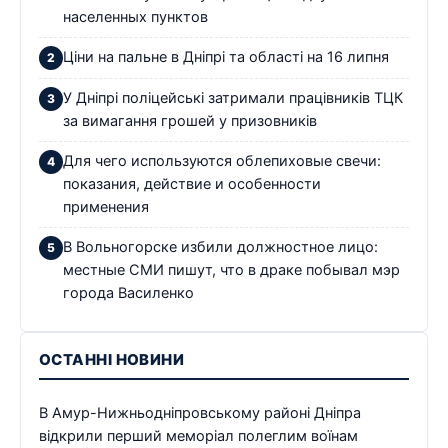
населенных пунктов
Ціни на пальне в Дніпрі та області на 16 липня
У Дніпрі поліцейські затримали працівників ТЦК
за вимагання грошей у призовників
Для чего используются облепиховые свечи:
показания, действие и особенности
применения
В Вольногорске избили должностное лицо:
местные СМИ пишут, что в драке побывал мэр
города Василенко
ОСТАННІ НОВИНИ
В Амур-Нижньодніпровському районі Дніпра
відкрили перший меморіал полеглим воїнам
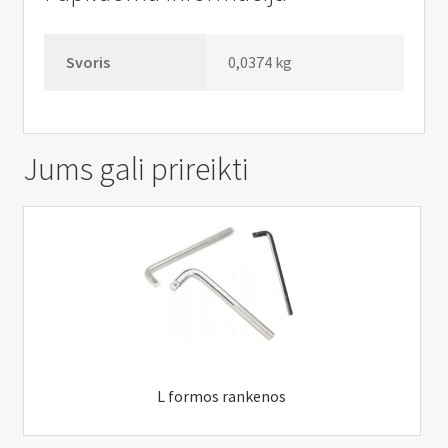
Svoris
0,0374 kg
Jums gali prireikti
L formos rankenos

--

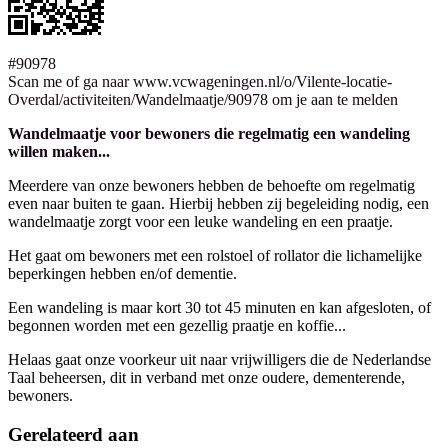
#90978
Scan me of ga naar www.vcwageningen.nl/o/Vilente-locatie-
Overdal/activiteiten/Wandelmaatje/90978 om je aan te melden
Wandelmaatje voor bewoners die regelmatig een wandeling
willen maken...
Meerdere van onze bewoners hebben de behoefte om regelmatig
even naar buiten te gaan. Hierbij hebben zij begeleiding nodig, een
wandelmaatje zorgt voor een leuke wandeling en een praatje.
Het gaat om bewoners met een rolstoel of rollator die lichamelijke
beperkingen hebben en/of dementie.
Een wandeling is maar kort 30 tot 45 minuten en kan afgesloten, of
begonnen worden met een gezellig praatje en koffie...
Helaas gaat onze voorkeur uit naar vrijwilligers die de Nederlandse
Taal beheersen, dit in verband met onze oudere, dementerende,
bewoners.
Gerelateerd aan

**Task statement:** Print the part of the listing above that opens with the line containing "населенных пунктов" and closes with the line containing "L formos rankenos". Copy it exactly, both ends included, and omit the pictures.

**Result of this exercise:**
населенных пунктов
Ціни на пальне в Дніпрі та області на 16 липня
У Дніпрі поліцейські затримали працівників ТЦК
за вимагання грошей у призовників
Для чего используются облепиховые свечи:
показания, действие и особенности
применения
В Вольногорске избили должностное лицо:
местные СМИ пишут, что в драке побывал мэр
города Василенко
ОСТАННІ НОВИНИ
В Амур-Нижньодніпровському районі Дніпра
відкрили перший меморіал полеглим воїнам
Svoris
0,0374 kg
Jums gali prireikti
L formos rankenos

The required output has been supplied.